Pitt’s student-athletes are getting a free head start, but instead of racing toward a trophy, they’re filling up classroom seats.
According to an email from academic counselors within the athletic department, Pitt’s senior administrators have signed off on early class registration for athletes so they can avoid scheduling classes that conflict with practice and game times. There is no written policy in place yet, and at least one academic counselor for Pitt’s varsity athletes instructed recipients of the email to “be indifferent” when discussing the new rule. The change, according to Executive Vice Provost David Dejong, is supposed to accommodate “students who have large demands on their time for official University purposes.”
To review, that means the University instituted an ambiguous, unofficial policy about which most students should be ignorant. The only defined qualification is being a varsity student athlete, but we’re assured that other students, too, including those with disabilities — will be able to reap the benefits.
Other students may be granted, on a case-by-case basis, the opportunity to register early, according to Juan Manfredi, the vice provost for undergraduate studies. But the University has never explicitly made that clear, nor has it laid out any sort of official template for the type of obligation that would make someone eligible for early registration.
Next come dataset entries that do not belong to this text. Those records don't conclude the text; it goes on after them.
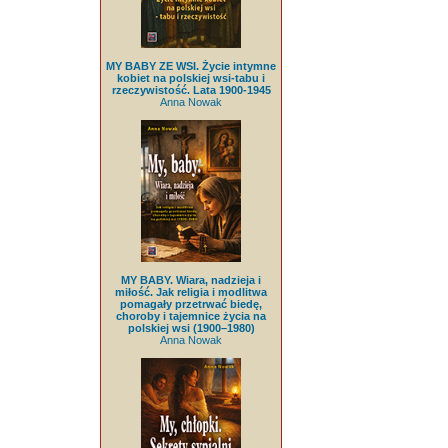
MY BABY ZE WSI. Życie intymne
kobiet na polskiej wsi-tabu i
rzeczywistość. Lata 1900-1945
Anna Nowak
MY BABY. Wiara, nadzieja i
miłość. Jak religia i modlitwa
pomagały przetrwać biedę,
choroby i tajemnice życia na
polskiej wsi (1900–1980)
Anna Nowak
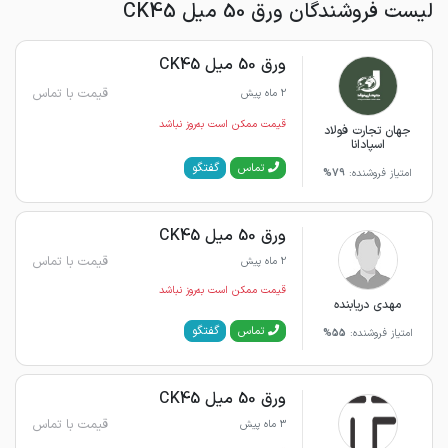
لیست فروشندگان ورق 50 میل CK45
ورق 50 میل CK45
قیمت با تماس
2 ماه پیش
قیمت ممکن است به‌روز نباشد
جهان تجارت فولاد
اسپادانا
گفتگو
تماس
امتیاز فروشنده:
79%
ورق 50 میل CK45
قیمت با تماس
2 ماه پیش
قیمت ممکن است به‌روز نباشد
مهدی دریابنده
گفتگو
تماس
امتیاز فروشنده:
55%
ورق 50 میل CK45
قیمت با تماس
3 ماه پیش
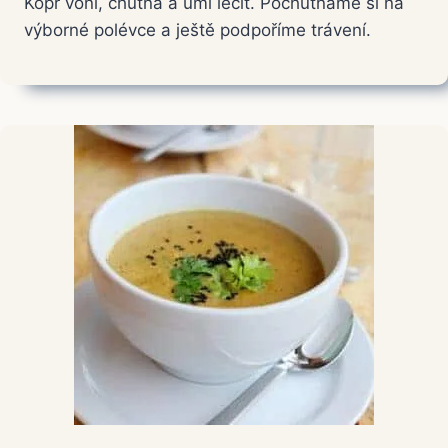
Kopr voní, chutná a umí léčit. Pochutnáme si na
výborné polévce a ještě podpoříme trávení.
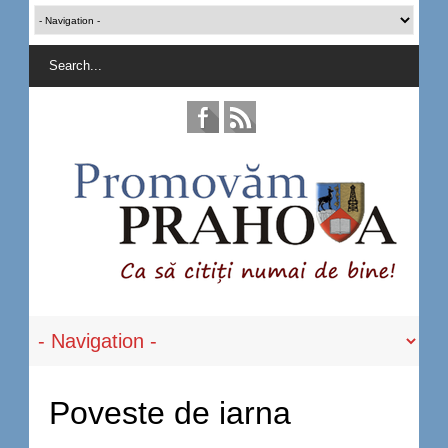
Poveste de iarna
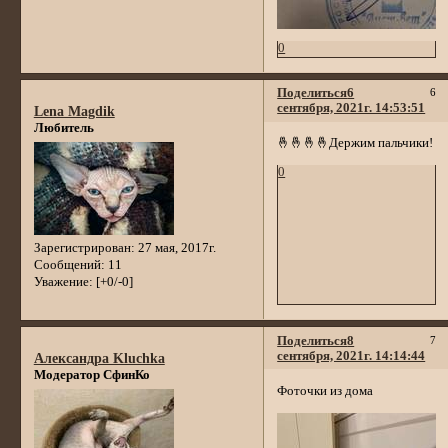
0
Поделиться
6
6
сентября, 2021г. 14:53:51
Lena Magdik
Любитель
🤞🤞🤞🤞Держим пальчики!
0
Зарегистрирован
: 27 мая, 2017г.
Сообщений:
11
Уважение:
[+0/-0]
Поделиться
8
7
сентября, 2021г. 14:14:44
Александра Kluchka
Модератор СфинКо
Фоточки из дома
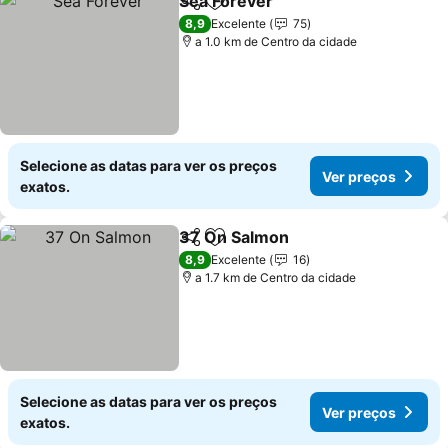
Sea Forever
Partilhar
Adicionar aos favoritos
8,9
Excelente
75
a 1.0 km de Centro da cidade
Selecione as datas para ver os preços
Ver preços
exatos.
37 On Salmon
Partilhar
Adicionar aos favoritos
8,9
Excelente
16
a 1.7 km de Centro da cidade
Selecione as datas para ver os preços
Ver preços
exatos.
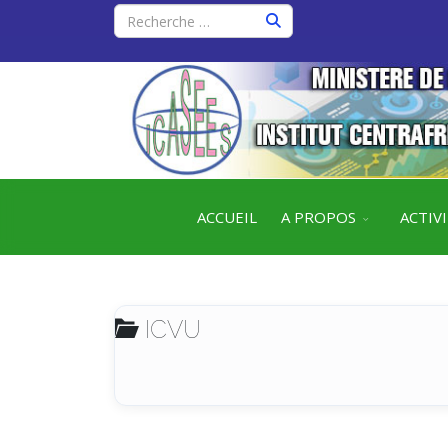
ACCUEIL
A PROPOS
ACTIV
ICVU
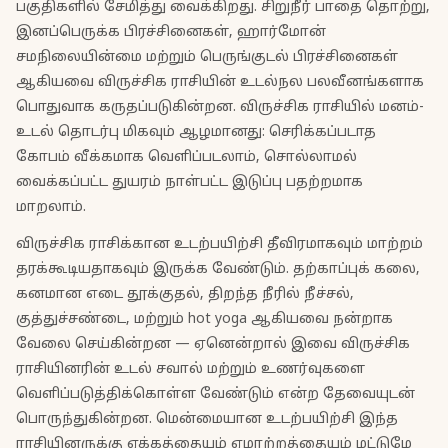
பகுதிகளில் சேமித்து வைக்கிறது. சிறுநீர் பாதை தொற்று,
இனப்பெருக்க பிரச்சினைகள், ஹார்மோன்
சமநிலையின்மை மற்றும் பெருங்குடல் பிரச்சினைகள்
ஆகியவை விருச்சிக ராசியின் உடல்நல பலவீனங்களாக
பொதுவாக கருதப்படுகின்றன. விருச்சிக ராசியில் மனம்-
உடல் தொடர்பு மிகவும் ஆழமானது: செரிக்கப்படாத
கோபம் வீக்கமாக வெளிப்படலாம், சொல்லாமல்
வைக்கப்பட்ட துயரம் நாள்பட்ட இடுப்பு பதற்றமாக
மாறலாம்.
விருச்சிக ராசிக்கான உடற்பயிற்சி தீவிரமாகவும் மாற்றம்
தரக்கூடியதாகவும் இருக்க வேண்டும். தற்காப்புக் கலை,
கனமான எடை தூக்குதல், திறந்த நீரில் நீச்சல்,
குத்துச்சண்டை, மற்றும் hot yoga ஆகியவை நன்றாக
வேலை செய்கின்றன — ஏனென்றால் இவை விருச்சிக
ராசியினரின் உடல் சவால் மற்றும் உணர்வுகளை
வெளிப்படுத்திக்கொள்ள வேண்டும் என்ற தேவையுடன்
பொருந்துகின்றன. மென்மையான உடற்பயிற்சி இந்த
ராசியினருக்கு ஏக்கத்தையும் ஏமாற்றத்தையும் மட்டுமே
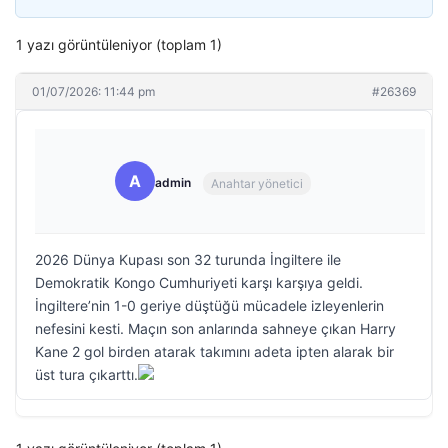
1 yazı görüntüleniyor (toplam 1)
01/07/2026: 11:44 pm
#26369
A
admin
Anahtar yönetici
2026 Dünya Kupası son 32 turunda İngiltere ile
Demokratik Kongo Cumhuriyeti karşı karşıya geldi.
İngiltere’nin 1-0 geriye düştüğü mücadele izleyenlerin
nefesini kesti. Maçın son anlarında sahneye çıkan Harry
Kane 2 gol birden atarak takımını adeta ipten alarak bir
üst tura çıkarttı.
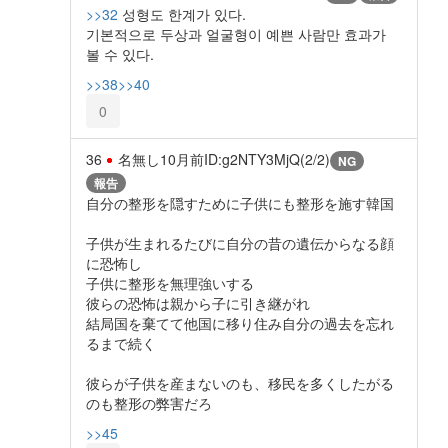
>>32
성형도 한계가 있다.
기본적으로 두상과 얼굴형이 예쁜 사람만 효과가
볼 수 있다.
>>38
>>40
0
36
名無し
10月前
ID:g2NTY3MjQ(2/2)
NG
報告
自分の整形を隠すために子供にも整形を施す韓国
子供が生まれるたびに自分の昔の遺伝からなる顔
に恐怖し
子供に整形を無理強いする
彼らの恐怖は親から子に引き継がれ
結局国を棄てて他国に移り住み自分の過去を忘れ
るまで続く
彼らが子供を産まないのも、移民を多くしたがる
のも整形の弊害だろ
>>45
The needs of Pitt athletics are rising above the interests of other students at Pitt, and there’s no good reason for it.
Many students have demanding schedules like Pitt’s athletes do. We attend classes and have jobs and internships to structure our schedules around. Yes, these student-athletes work hard to balance travel schedules and course loads. Getting into a course that fits their lifestyle is obviously important to their success. But it’s just as important to the success of every other student on this campus.
What about students with work-study plans? They’re employed in jobs that generally benefit the University in some way, and those jobs occupy a significant amount of their time. Do they fit the standard to get to register early? What about members of Pitt’s Student Government Board or the Blue and Gold Society? Are teaching assistants or students who do research entitled to course selection benefits?
Athletes already receive scholarships worth thousands of dollars. Apparently, they need enrollment preferences, too, and they are supposed to silently shrug if someone asks them why.
Manfredi said in an email that every school in the ACC except Pitt and Boston College allow early registration for student-athletes. The defense seems to be that since our athletic competitors offer the benefit, we are lagging behind by not doing so. But all that means is that these other schools also boost athletes above their peers. That doesn’t make it ethical or even necessary.
A prospect probably will not turn down a Pitt offer because they have to enroll at the same time as everyone else. And current athletes will still likely graduate on time even though they have to register for classes alongside their peers.
Realistically, this rule will have a limited effect on the ability of regular students to find the classes they need — varsity student-athletes only consist of 2 to 3 percent of the student body. The problem is that this new policy confirms Pitt’s priorities. Athletics have always had a firm position at the top.
The University claims the benefits will extend to others, including those with disabilities, so our request is pretty clear: prove it. Until you can, play favorites in the open or not at all.